In the final years of the 20th century and the first decade of the 21st century, tremendous progress has been made toward bridging a recognized chasm between science and the real world, and specifically in medicine, between biomedical research and its application in healthcare. Three identified “blocks” to translation have impeded the use of research findings to better the lot of our patients: T1, the translation of laboratory findings to clinical care, T2, the application of best evidence identified during T2 to everyday clinical care; and T3, wider generalization of research findings to improve the health of the community and, more broadly, the public. The recent deluge of funding for comparative effectiveness research (CER) represents, in large part, an attempt to conquer T2 and T3. T1, however, persists and presents a fundamental impediment to personalized medicine.
To overcome T1, and transfer T1 knowledge to T2, will require true integration of the clinical and research spheres – an integration that necessitates bidirectional information flow from the patient and physician in the clinic to the research scientist and back again, in an iterative cycle of hypothesis, question, answer, and testing of that answer in the real world setting. To support this sort of information exchange, we will need: new coordinated health information technology (HIT) systems that span former “silos” in the biomedical community, and that can collect and manage large volumes of disparate and heterogeneous data; culture change that engages clinicians and researchers in a common mission of inquiry to improve care; communication channels that fuel hypothesis generation, and that support the translation of research findings into change in clinical practice, and; decision support mechanisms that help clinicians leverage the power of large-scale aggregated data to improve care for the individual patient. In short, we need a new model of care, one that harnesses the potential of HIT and integrated clinical/research data to dismantle the T1 block. The purpose, fundamentally, of such a model will be to enable personalized medicine.
In advancing “rapid learning healthcare,” the Institute of Medicine has spearheaded the development of a new healthcare paradigm in which personalized medicine could become a reality. Efforts are underway to develop this paradigm and its prerequisites. As one such example, the Cancer Biomedical Informatics Grid (caBIG®) championed by the National Cancer Institute has tackled the development of an infrastructure promoting large-scale data interoperability spanning the data type boundaries from the basic sciences to clinical care and the patient report. As we seek to match novel therapeutics and trials to patients, and to personalize care using individually relevant information, critical steps will be: (1) providing access to data, (2) generating data, and (3) making sense of the data. Making sense of data needs to be facilitated at the levels of basic science (to guide translation of in silico research results into clinical practice change and further discovery), the population (to allow CER to guide health services decisions and policy), and the individual patient (to enable personalized medicine). New data generated in any of these steps should be reinvested in the system to iteratively update the knowledge base.

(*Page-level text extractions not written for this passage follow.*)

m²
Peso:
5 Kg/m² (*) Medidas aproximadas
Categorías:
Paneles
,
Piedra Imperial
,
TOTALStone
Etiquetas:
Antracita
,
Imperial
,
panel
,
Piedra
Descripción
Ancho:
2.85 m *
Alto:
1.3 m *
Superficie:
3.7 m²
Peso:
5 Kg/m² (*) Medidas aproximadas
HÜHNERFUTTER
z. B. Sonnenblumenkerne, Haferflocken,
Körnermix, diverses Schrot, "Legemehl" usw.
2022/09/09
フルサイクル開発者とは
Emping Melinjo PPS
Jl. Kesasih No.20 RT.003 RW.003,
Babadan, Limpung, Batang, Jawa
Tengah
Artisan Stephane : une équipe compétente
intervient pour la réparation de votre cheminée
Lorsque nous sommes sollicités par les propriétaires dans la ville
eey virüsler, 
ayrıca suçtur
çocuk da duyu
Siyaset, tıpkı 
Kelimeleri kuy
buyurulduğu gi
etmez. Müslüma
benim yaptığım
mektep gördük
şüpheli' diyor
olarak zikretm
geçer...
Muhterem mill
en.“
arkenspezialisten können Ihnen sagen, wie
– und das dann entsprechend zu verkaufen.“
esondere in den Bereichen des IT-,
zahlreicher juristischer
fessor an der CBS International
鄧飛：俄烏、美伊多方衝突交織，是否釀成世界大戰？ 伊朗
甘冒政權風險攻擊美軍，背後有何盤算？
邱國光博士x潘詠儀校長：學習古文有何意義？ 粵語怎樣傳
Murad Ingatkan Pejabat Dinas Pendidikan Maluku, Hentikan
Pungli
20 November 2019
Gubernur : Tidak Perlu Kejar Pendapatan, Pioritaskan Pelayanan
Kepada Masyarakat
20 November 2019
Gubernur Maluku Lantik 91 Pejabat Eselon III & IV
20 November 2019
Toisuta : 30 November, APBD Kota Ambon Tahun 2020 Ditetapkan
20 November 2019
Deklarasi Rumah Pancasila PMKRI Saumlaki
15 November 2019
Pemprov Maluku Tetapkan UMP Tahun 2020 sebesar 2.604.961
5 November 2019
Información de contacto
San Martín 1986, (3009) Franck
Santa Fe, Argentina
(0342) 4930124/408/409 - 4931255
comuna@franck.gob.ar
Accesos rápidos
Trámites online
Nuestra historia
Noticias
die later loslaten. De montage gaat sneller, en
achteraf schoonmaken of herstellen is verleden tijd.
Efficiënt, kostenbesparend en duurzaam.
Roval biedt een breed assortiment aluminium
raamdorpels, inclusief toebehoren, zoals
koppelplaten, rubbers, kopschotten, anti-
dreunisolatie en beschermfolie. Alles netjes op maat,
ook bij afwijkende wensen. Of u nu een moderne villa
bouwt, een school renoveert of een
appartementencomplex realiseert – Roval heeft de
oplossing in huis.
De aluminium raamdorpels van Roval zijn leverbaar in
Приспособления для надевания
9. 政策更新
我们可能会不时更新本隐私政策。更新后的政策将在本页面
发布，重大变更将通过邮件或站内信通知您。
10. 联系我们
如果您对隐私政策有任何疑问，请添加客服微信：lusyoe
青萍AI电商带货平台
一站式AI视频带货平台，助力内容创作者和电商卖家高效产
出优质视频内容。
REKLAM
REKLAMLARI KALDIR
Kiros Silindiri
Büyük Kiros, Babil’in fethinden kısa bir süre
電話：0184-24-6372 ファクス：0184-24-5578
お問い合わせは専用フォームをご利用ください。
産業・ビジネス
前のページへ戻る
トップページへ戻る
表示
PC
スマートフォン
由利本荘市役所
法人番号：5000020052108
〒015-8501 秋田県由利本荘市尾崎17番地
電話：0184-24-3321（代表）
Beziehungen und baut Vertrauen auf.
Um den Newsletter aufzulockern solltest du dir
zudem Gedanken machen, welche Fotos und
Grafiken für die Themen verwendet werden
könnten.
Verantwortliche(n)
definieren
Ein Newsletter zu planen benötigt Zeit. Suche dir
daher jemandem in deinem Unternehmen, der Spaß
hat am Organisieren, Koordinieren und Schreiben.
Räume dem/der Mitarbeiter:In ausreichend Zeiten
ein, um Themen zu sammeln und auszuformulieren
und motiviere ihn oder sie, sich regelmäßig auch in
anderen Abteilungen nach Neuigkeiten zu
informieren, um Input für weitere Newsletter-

The caBIG® experience has taught us that just having access to better HIT does not, in itself, advance personalized medicine. Though a powerful tool, HIT alone is not enough to bulldoze the translation blocks. Why? Because healthcare is not a purely technical matter; rather, it is a human system, fundamentally dependent upon human understanding, acceptance, and behavior. All of these must change in order to transform information flow through HIT, implement a new data-driven model of healthcare, and thus realize the vision of personalized medicine. The individual stakeholders in medicine need to be aligned behind the new vision – through incentives to participation that speak to each one. First, the new model needs to be structured, and to function, so that the HIT makes sense to real human beings using the system (clinicians, staff, patients, administrators, clinical researchers, basic scientists); HIT must represent “value added” to the existing system from the perspective of each stakeholder. Second, interoperable data must be generated, so that the system has “grist for the mill” of inquiry; we have to start somewhere and someone needs to be encouraged to put their first big toe in the water — there is nothing like a “big story” to bring along the naysayers. Third, to build confidence in the approach, we must make sure that privacy, confidentiality and the sanctity of personal health information are preserved. And fourth, novel ways to make sense of ever-growing databanks need to be developed; these methods may include new approaches for visualization, decision support systems, Bayesian and other branched analytic approaches, CER, and in silico research. Current efforts focus on generating interoperable data (the middle step), but neglect to create systems that make sense of the data and promote its use, or that provide a structure and an engine to produce the data.
Finally, and, in my mind, most importantly, a critical next step is to define a reorganization of medicine at the point of care. The new model must fully utilize available data and linked datasets, and must help clinicians understand the data and apply it in tailoring care to their individual patients. If it makes sense to them, clinicians and patients will drive this. In the background, interdigitated with the growing body of clinical experiences captured in linked clinical/research databases, will be the robust evidence base comprising published results of basic science, clinical research, and translational studies. The resulting combination creates a system in which each patient’s care is guided by personal history and characteristics, the experiences of similar patients included in local and massive national longitudinal datasets, and the historical evidence base constituting an up-to-date state of the science. Our challenge, today, is to develop this system beginning at the point of care, with the patient.